The Indian Police Foundation (IPF) has submitted a memorandum to the Parliamentary panel on Home expressing disappointment over the three proposed criminal law bills still retaining “regressive provisions” of the colonial laws and has urged fundamental changes in the Indian criminal justice system.
”A historic opportunity will be lost if the proposed legislations -- Bharatiya Nyaya Sanhita (BNS), Bharatiya Nyaya Sanhita Samhita (BNSS), and Bharatiya Sakshya Bill (BSB) -- are passed in the present form by Parliament without a nationwide debate,” N. Ramachandran IPS (Retired), President of the IPF, wrote to the Parliamentary Standing Committee on Home Affairs.
The committee, headed by Bharatiya Janata Party MP Brij Lal, is examining proposed legislations introduced in the Lok Sabha on the last day of the monsoon session by Home Minister Amit Shah to replace the British-era Indian Penal Code, Code of Criminal Procedure (CrPC), and the Indian Evidence Act.
One of the IPF’s key suggestions is to “modernise arrest laws, reduce unnecessary arrests and decongest prisons”. Procedural law should bestow powers for effective law enforcement on the police, while defending the constitutional rights of citizens, it said, while recommending legal and administrative safeguards that are aligned to the Supreme Court’s directives to stop the colonial-era practice of indiscriminate arrests, detention and incarceration.

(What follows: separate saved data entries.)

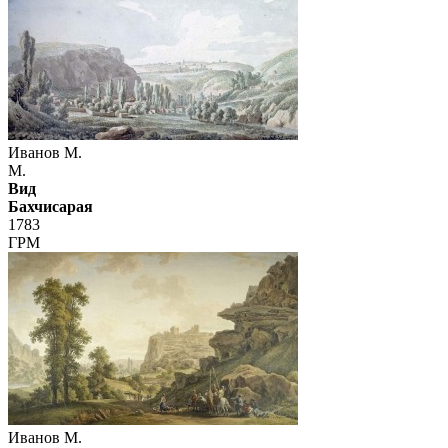
Иванов М.
М.
Вид
Бахчисарая
1783
ГРМ
Иванов М.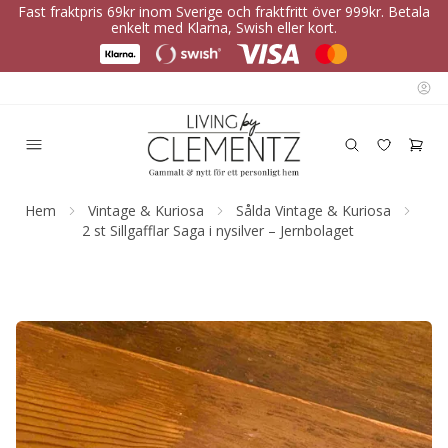
Fast fraktpris 69kr inom Sverige och fraktfritt över 999kr. Betala
enkelt med Klarna, Swish eller kort.
Hem
Vintage & Kuriosa
Sålda Vintage & Kuriosa
2 st Sillgafflar Saga i nysilver – Jernbolaget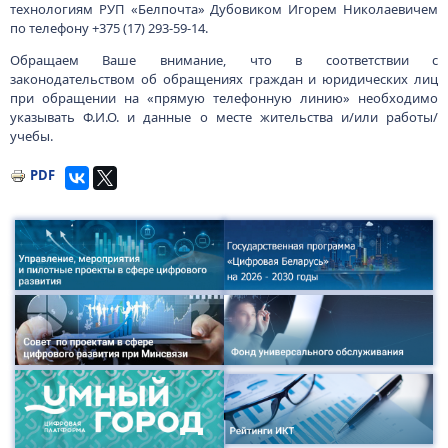
технологиям РУП «Белпочта»­ Дубовиком Игорем Николаевичем
по телеф­ону +375 (17) 293-59-14.
Обращаем Ваше внимание, что в соответствии с
законодательством об обращениях граждан и юридических лиц
при обращении на «прямую телефонную линию» необходимо
указывать Ф.И.О. и данные о месте жительства и/или работы/
учебы.
PDF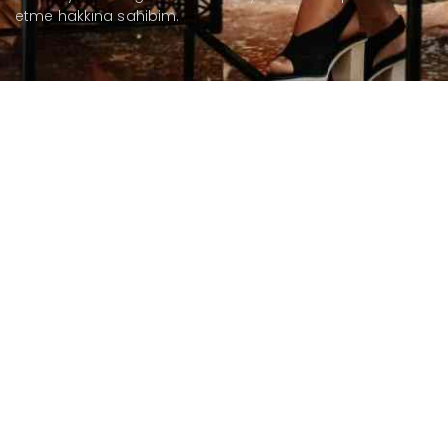
etme hakkına sahibim.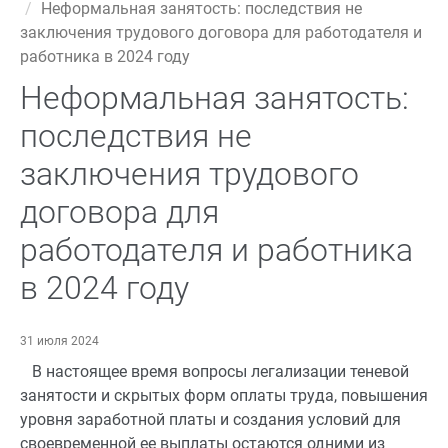
Неформальная занятость: последствия не
заключения трудового договора для работодателя и
работника в 2024 году
Неформальная занятость:
последствия не
заключения трудового
договора для
работодателя и работника
в 2024 году
31 июля 2024
В настоящее время вопросы легализации теневой
занятости и скрытых форм оплаты труда, повышения
уровня заработной платы и создания условий для
своевременной ее выплаты остаются одними из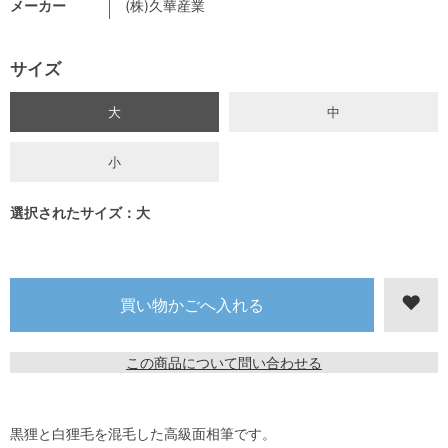
メーカー
(株)久華産業
サイズ
大
中
小
選択されたサイズ：大
この商品について問い合わせる
黒狸と白狸毛を混毛した高級面相筆です。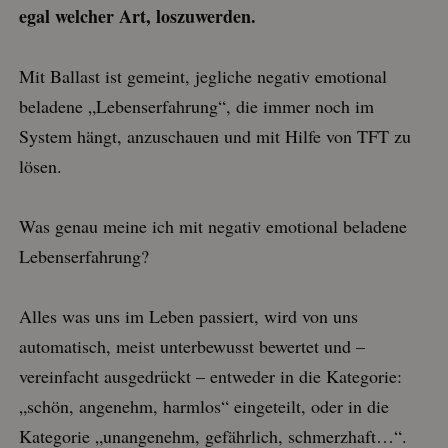
egal welcher Art, loszuwerden.
Mit Ballast ist gemeint, jegliche negativ emotional
beladene „Lebenserfahrung“, die immer noch im
System hängt, anzuschauen und mit Hilfe von TFT zu
lösen.
Was genau meine ich mit negativ emotional beladene
Lebenserfahrung?
Alles was uns im Leben passiert, wird von uns
automatisch, meist unterbewusst bewertet und –
vereinfacht ausgedrückt – entweder in die Kategorie:
„schön, angenehm, harmlos“ eingeteilt, oder in die
Kategorie „unangenehm, gefährlich, schmerzhaft…“.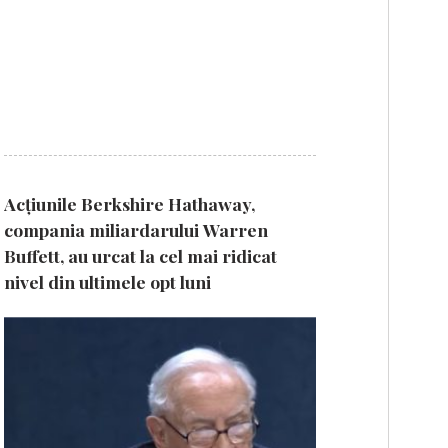
Acțiunile Berkshire Hathaway,
compania miliardarului Warren
Buffett, au urcat la cel mai ridicat
nivel din ultimele opt luni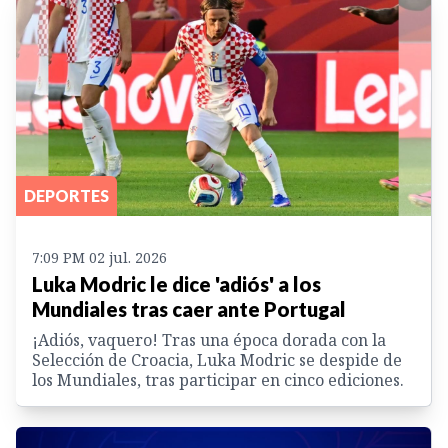
DEPORTES
7:09 PM 02 jul. 2026
Luka Modric le dice 'adiós' a los
Mundiales tras caer ante Portugal
¡Adiós, vaquero! Tras una época dorada con la
Selección de Croacia, Luka Modric se despide de
los Mundiales, tras participar en cinco ediciones.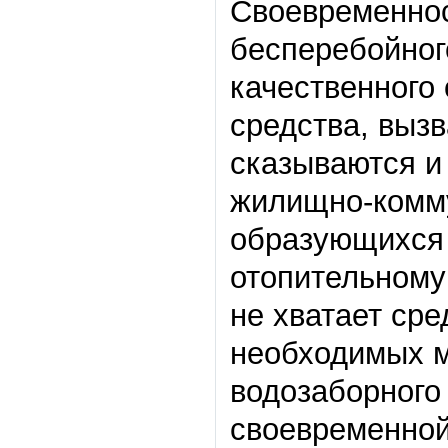
Своевременнос
бесперебойног
качественного
средства, выз
сказываются и
жилищно-комму
образующихся 
отопительному
не хватает сре
необходимых м
водозаборного
своевременной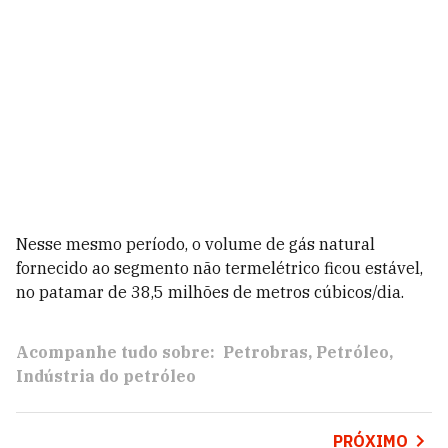
Nesse mesmo período, o volume de gás natural
fornecido ao segmento não termelétrico ficou estável,
no patamar de 38,5 milhões de metros cúbicos/dia.
Acompanhe tudo sobre:
Petrobras
Petróleo
Indústria do petróleo
PRÓXIMO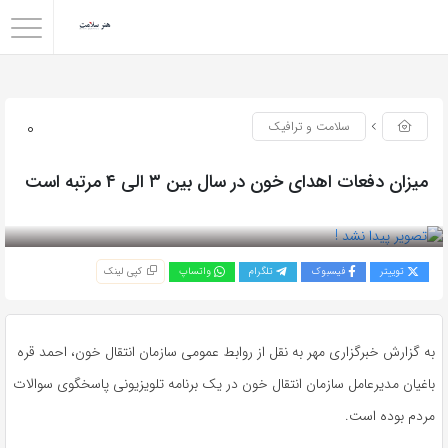
0
سلامت و ترافیک
میزان دفعات اهدای خون در سال بین ۳ الی ۴ مرتبه است
بازدید 200
توییتر
فیسبوک
تلگرام
واتساپ
کپی لینک
به گزارش خبرگزاری مهر به نقل از روابط عمومی سازمان انتقال خون، احمد قره
باغیان مدیرعامل سازمان انتقال خون در یک برنامه تلویزیونی پاسخگوی سوالات
مردم بوده است.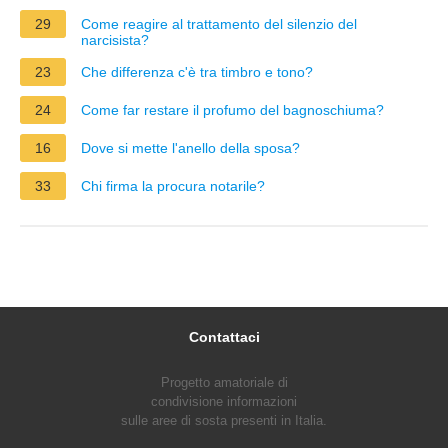
29
Come reagire al trattamento del silenzio del
narcisista?
23
Che differenza c'è tra timbro e tono?
24
Come far restare il profumo del bagnoschiuma?
16
Dove si mette l'anello della sposa?
33
Chi firma la procura notarile?
Contattaci
Progetto amatoriale di
condivisione informazioni
sulle aree di sosta presenti in Italia.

To tackle custodial violence, it has sought separate custody management for police stations. “Establish Custody Management Centres / Central Lock-ups at the Circle, Sub-division, and District levels, each with dedicated and trained custody officers. The custody centres should have all the basic facilities including full CCTV coverage, lock-ups, hygienic toilets / bathrooms and arrangements for food and medical attendance. This will help reduce custodial violence,” it suggested.
IPF has also recommended reform in police interrogations and interviews to ensure the integrity and fairness of the interrogation process. It has suggested a scientific way of interrogation to get rid of third-degree methods that police often resort to in order to cull out information from the accused. The evil and often deliberate practice of registering numerous FIRs in multiple police stations, based on electronic / print / social media content, needs to be taken note of by the new law, , the IPF noted.